Andere Frage: Ich würde meinen hinteren (PWM-)Gehäuselüfter gerne über den Aquaero steuern lassen. Allerdings sind die vier Aquaero-Lüfteranschlüsse bereits mit den drei Radiatoren und der Pumpe belegt. Gibt es für den Aquaero Splitter, mit dem man die verfügbaren Lüfteranschlüsse in der Form erweitern kann, dass die über den Splitter angeschlossenen Lüfter in der Aquasuite als einzeln ansteuerbare (PWM-)Geräte erscheinen?


----------



## IICARUS (27. Januar 2019)

*AW: Meine erste Wasserkühlung. Brauche Eure Meinung.*

Nein mit Splitter werden alle Lüfter darauf gleichzeitig geregelt und nur von einem Lüfter die Drehzahl zurück gegeben.
Aber da gibt es den SPLITTY9, hier kannst ihn auch per Aquabus an den Aquaero 6 anschließen.
Ob sie dann einzeln ansteuerbar sind kann ich nicht sagen.


----------



## ChrisBln82 (27. Januar 2019)

*AW: Meine erste Wasserkühlung. Brauche Eure Meinung.*



IICARUS schrieb:


> Nein mit Splitter werden alle Lüfter darauf gleichzeitig geregelt und nur von einem Lüfter die Drehzahl zurück gegeben.
> Aber da gibt es den SPLITTY9, hier kannst ihn auch per Aquabus an den Aquaero 6 anschließen.
> Ob sie dann einzeln ansteuerbar sind kann ich nicht sagen.



Danke für den Tip. Habe mir den Splitter gerade mal bestellt und kann dann voraussichtlich morgen hier Rückmeldung geben ob es mit den einzeln ansteuerbaren Lüftern funzt


----------



## SpatteL (27. Januar 2019)

*AW: Meine erste Wasserkühlung.
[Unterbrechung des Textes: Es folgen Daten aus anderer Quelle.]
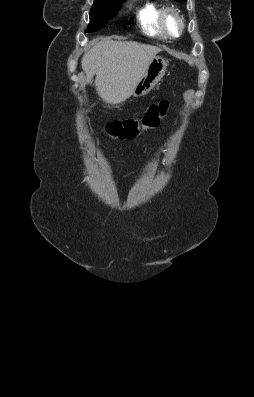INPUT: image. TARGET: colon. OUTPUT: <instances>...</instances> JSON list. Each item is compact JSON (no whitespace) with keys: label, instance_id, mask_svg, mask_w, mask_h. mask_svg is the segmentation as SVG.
<instances>
[{"label":"colon","instance_id":"5ec220e1","mask_svg":"<svg viewBox=\"0 0 254 397\" xmlns=\"http://www.w3.org/2000/svg\"><path fill=\"white\" fill-rule=\"evenodd\" d=\"M169 108L167 100L150 106L140 119L115 121L106 126V133L114 139H134L146 130L156 128Z\"/></svg>","mask_w":254,"mask_h":397}]
</instances>
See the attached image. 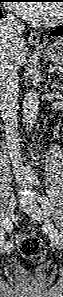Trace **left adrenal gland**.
<instances>
[{
	"mask_svg": "<svg viewBox=\"0 0 63 297\" xmlns=\"http://www.w3.org/2000/svg\"><path fill=\"white\" fill-rule=\"evenodd\" d=\"M52 79H51V77L49 76V81H51ZM52 87L54 88V90L55 89H61L62 88V86L60 85V84H57V82L56 81H53L52 82Z\"/></svg>",
	"mask_w": 63,
	"mask_h": 297,
	"instance_id": "1",
	"label": "left adrenal gland"
}]
</instances>
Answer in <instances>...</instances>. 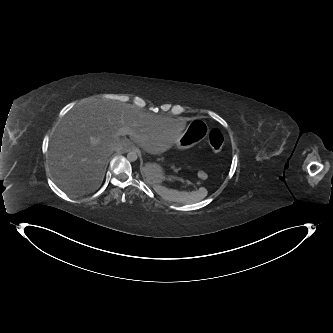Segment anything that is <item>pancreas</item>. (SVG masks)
Masks as SVG:
<instances>
[{
    "instance_id": "cf45deb5",
    "label": "pancreas",
    "mask_w": 333,
    "mask_h": 333,
    "mask_svg": "<svg viewBox=\"0 0 333 333\" xmlns=\"http://www.w3.org/2000/svg\"><path fill=\"white\" fill-rule=\"evenodd\" d=\"M172 168L174 169V171H178V169H176L174 166H172Z\"/></svg>"
}]
</instances>
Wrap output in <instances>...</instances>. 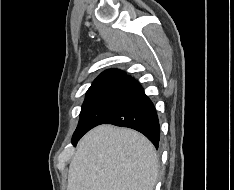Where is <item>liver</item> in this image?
<instances>
[{"label":"liver","instance_id":"6515ba94","mask_svg":"<svg viewBox=\"0 0 234 190\" xmlns=\"http://www.w3.org/2000/svg\"><path fill=\"white\" fill-rule=\"evenodd\" d=\"M157 175L155 148L145 136L100 125L79 141L67 190H153Z\"/></svg>","mask_w":234,"mask_h":190}]
</instances>
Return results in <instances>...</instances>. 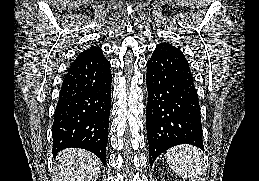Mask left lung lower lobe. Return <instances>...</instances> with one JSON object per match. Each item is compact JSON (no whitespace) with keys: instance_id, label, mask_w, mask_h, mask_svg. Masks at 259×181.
Returning a JSON list of instances; mask_svg holds the SVG:
<instances>
[{"instance_id":"left-lung-lower-lobe-1","label":"left lung lower lobe","mask_w":259,"mask_h":181,"mask_svg":"<svg viewBox=\"0 0 259 181\" xmlns=\"http://www.w3.org/2000/svg\"><path fill=\"white\" fill-rule=\"evenodd\" d=\"M149 162L179 144L204 149L197 90L180 49L158 44L147 62Z\"/></svg>"}]
</instances>
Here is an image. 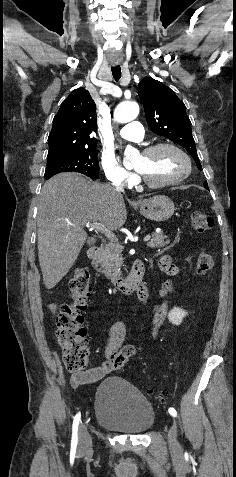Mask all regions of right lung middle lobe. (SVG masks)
<instances>
[{
    "instance_id": "obj_1",
    "label": "right lung middle lobe",
    "mask_w": 236,
    "mask_h": 477,
    "mask_svg": "<svg viewBox=\"0 0 236 477\" xmlns=\"http://www.w3.org/2000/svg\"><path fill=\"white\" fill-rule=\"evenodd\" d=\"M62 172H78L93 179L98 178L99 162L96 145L81 148L75 153L63 157L47 160L46 179Z\"/></svg>"
}]
</instances>
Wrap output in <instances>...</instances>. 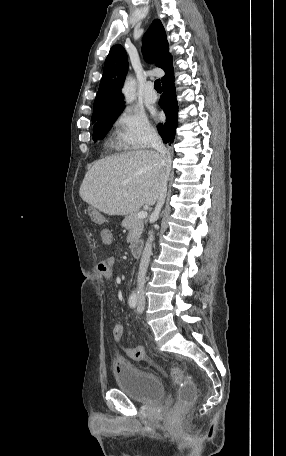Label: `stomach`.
<instances>
[{
  "mask_svg": "<svg viewBox=\"0 0 286 456\" xmlns=\"http://www.w3.org/2000/svg\"><path fill=\"white\" fill-rule=\"evenodd\" d=\"M90 215H91L92 217H95V216L97 215V211H96L94 208H92V209L90 210Z\"/></svg>",
  "mask_w": 286,
  "mask_h": 456,
  "instance_id": "stomach-1",
  "label": "stomach"
}]
</instances>
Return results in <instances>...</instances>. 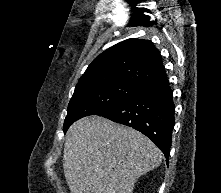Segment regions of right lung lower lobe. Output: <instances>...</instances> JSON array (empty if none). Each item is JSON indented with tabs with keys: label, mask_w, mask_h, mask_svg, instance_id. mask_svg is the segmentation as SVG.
Instances as JSON below:
<instances>
[{
	"label": "right lung lower lobe",
	"mask_w": 221,
	"mask_h": 193,
	"mask_svg": "<svg viewBox=\"0 0 221 193\" xmlns=\"http://www.w3.org/2000/svg\"><path fill=\"white\" fill-rule=\"evenodd\" d=\"M174 114L173 92L164 77L142 85L130 100L98 115L146 135L164 153L168 163Z\"/></svg>",
	"instance_id": "98d812e1"
}]
</instances>
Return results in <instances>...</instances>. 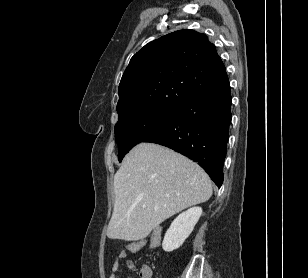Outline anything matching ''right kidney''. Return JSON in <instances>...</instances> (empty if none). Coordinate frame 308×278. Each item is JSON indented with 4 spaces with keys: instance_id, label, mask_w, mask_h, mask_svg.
Listing matches in <instances>:
<instances>
[{
    "instance_id": "1",
    "label": "right kidney",
    "mask_w": 308,
    "mask_h": 278,
    "mask_svg": "<svg viewBox=\"0 0 308 278\" xmlns=\"http://www.w3.org/2000/svg\"><path fill=\"white\" fill-rule=\"evenodd\" d=\"M202 214L201 207H193L181 213L165 233L162 248L166 252L178 249L192 233Z\"/></svg>"
}]
</instances>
Brauche Eure Meinung.*

Die Bestellung kannst du stornieren, der Splitty9 ist nicht das was du suchst.
Das ist, wie der Name vermuten lässt, nur ein Splitter. Er kann als Splitter für 3pin-Lüfter ODER 4pin-Lüfter ODER aquabus verwendet werden.
Was du suchst wäre ein poweradjust3(für 3-pin Lüfter bzw. 4-pin Lüfter, nur über die Spannung) oder ein QUADRO(nur für PWM-Lüfter!), diese können Lüfter steuern und via aquabus mit dem aquaero verbunden und dann entsprechend der aquasuite verwaltet werden.


----------



## Sinusspass (27. Januar 2019)

*AW: Meine erste Wasserkühlung. Brauche Eure Meinung.*

Soweit ich weiß, kann man den Splitty9 als Splitter entweder für Lüfter oder Aquabusgeräte nutzen (nach Beschreibung im Aquacomputer Shop), da Lüfter anzuschließen, während das Ding im Aquabusmodus läuft wird vermutlich gar nichts oder nen Schaden bringen.
Für mehr Pwmkanäle brauchst du ein Quadro, für einen zusätzlichen 3Pinkanal ein Poweradjust.


----------



## strohbinsky (27. Januar 2019)

*AW: Meine erste Wasserkühlung. Brauche Eure Meinung.*



ChrisBln82 schrieb:


> Andere Frage: Ich würde meinen hinteren (PWM-)Gehäuselüfter gerne über den Aquaero steuern lassen. Allerdings sind die vier Aquaero-Lüfteranschlüsse bereits mit den drei Radiatoren und der Pumpe belegt.



Da du deine Wasserpumpe ohnehin mit konstanter Drehzahl laufen lässt könntest du sie auch am Mainboard anschließen und hättest einen freien Port gewonnen


----------



## IICARUS (27. Januar 2019)

*AW: Meine erste Wasserkühlung. Brauche Eure Meinung.*

Dann ist mir jetzt die Funktion dieses Aquabus klar, das hatte ich bisher noch nie richtig verstanden.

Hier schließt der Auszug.